The MLC team got that working back in March: https://github.com/mlc-ai/web-stabl...

aislamov · on July 18, 2023

That's really impressive and much more performant. I was following a different approach: to run any ONNX model without prior modifications.

FL33TW00D · on July 18, 2023

ONNX is bloated! I got some LLMs working on my own Rust + WebGPU framework a few months ago: https://summize.fleetwood.dev/

I've since moved away from ONNX and to a more GGML style.

naillo · on July 18, 2023

Do you have any good resources or links on using ggml with wasm?

FL33TW00D · on July 18, 2023

I think the Whisper example is your best bet! https://github.com/ggerganov/whisper.cpp/tree/master/example...

bkitano19 · on July 18, 2023

Hey! This is what I've been working on, would love to chat, feel free to email

FL33TW00D · on July 18, 2023

Sure! My email is in my profile.

taminka · on July 18, 2023

what's the difference between onnx and ggml style?
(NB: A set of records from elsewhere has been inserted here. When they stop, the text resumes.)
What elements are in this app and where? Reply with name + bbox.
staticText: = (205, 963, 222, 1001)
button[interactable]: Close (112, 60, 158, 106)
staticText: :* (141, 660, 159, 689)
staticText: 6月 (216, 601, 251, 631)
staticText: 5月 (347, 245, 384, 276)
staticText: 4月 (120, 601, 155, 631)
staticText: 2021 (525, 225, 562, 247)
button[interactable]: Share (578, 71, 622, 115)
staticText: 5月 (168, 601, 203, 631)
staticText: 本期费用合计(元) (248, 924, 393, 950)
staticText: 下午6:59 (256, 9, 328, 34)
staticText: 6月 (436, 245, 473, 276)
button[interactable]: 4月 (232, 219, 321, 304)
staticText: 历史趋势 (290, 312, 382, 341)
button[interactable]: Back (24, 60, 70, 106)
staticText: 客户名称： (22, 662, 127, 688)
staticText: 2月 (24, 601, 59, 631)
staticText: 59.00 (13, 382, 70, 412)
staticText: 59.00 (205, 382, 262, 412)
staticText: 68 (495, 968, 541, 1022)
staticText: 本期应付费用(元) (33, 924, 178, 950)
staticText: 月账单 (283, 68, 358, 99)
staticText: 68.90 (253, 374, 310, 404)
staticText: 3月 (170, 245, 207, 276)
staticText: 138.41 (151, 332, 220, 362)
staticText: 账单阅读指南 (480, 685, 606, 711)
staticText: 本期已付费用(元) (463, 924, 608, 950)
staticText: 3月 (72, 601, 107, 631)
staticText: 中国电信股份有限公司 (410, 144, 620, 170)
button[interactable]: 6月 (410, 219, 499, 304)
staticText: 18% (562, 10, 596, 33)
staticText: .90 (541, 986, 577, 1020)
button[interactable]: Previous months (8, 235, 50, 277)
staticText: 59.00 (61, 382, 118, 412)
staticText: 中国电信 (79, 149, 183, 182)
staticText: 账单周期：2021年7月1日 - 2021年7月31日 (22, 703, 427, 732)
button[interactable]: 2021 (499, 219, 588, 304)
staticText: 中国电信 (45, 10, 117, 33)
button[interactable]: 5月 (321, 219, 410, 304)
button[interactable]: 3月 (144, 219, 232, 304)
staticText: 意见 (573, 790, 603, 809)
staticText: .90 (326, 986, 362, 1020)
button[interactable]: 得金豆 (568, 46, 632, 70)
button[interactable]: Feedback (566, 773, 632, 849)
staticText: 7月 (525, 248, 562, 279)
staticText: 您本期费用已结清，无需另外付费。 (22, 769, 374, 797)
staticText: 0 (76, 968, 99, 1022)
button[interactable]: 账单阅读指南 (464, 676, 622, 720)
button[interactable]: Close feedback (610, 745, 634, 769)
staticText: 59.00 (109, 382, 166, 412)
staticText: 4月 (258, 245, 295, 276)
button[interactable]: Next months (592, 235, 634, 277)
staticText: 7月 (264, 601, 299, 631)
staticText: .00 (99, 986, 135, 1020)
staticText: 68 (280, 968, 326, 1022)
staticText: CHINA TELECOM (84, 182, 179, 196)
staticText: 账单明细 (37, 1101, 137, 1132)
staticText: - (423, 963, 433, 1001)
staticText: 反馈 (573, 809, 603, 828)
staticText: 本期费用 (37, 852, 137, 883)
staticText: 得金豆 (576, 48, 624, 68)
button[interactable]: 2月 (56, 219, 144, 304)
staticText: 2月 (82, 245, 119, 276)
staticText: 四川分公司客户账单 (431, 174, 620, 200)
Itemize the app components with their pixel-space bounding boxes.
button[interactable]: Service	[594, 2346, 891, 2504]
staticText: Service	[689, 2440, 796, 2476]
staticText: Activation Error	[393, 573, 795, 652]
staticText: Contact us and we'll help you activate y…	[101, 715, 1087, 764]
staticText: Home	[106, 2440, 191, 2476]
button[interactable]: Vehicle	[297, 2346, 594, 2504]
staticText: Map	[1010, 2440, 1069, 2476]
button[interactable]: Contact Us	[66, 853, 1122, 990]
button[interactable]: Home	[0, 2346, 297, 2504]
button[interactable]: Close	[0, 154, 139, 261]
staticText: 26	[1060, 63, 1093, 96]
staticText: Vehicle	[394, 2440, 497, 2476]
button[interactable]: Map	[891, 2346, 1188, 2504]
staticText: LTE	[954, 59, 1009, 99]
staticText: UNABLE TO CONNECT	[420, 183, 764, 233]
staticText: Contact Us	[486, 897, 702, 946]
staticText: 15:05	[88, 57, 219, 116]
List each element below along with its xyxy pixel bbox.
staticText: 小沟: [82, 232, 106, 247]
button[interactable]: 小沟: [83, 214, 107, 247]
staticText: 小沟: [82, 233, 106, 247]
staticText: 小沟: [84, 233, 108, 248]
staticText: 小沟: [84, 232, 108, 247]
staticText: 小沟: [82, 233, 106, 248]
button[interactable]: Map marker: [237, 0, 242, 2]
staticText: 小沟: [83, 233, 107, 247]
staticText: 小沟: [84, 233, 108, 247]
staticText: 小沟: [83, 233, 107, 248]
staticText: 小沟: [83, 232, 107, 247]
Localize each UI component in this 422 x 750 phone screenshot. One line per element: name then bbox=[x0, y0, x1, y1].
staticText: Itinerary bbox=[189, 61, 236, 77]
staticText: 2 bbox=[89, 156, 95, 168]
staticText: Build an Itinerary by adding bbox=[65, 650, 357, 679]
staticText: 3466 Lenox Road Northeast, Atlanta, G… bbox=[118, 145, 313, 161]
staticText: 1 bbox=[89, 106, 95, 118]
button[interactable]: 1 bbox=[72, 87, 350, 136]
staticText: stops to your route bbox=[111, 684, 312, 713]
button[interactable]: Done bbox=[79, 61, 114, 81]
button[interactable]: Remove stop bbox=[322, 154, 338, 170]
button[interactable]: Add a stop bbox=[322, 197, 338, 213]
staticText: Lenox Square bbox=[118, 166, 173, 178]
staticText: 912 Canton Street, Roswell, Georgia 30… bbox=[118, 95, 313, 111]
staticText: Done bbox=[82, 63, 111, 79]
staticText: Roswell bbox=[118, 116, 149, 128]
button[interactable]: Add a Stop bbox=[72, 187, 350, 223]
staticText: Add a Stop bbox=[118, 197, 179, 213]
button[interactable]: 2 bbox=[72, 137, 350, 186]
FL33TW00D · on July 18, 2023

ONNX consumes a .onnx file, which is a definition of the network and weights. GGML instead just consumes the weights, and defines the network in code.

Being bound to ONNX means moving at a slower velocity - the field moves so fast that you need complete control.

michaelmior · on July 18, 2023

I haven't used ONNX or GGML, but presumably using GGML means you need to reimplement the network architecture?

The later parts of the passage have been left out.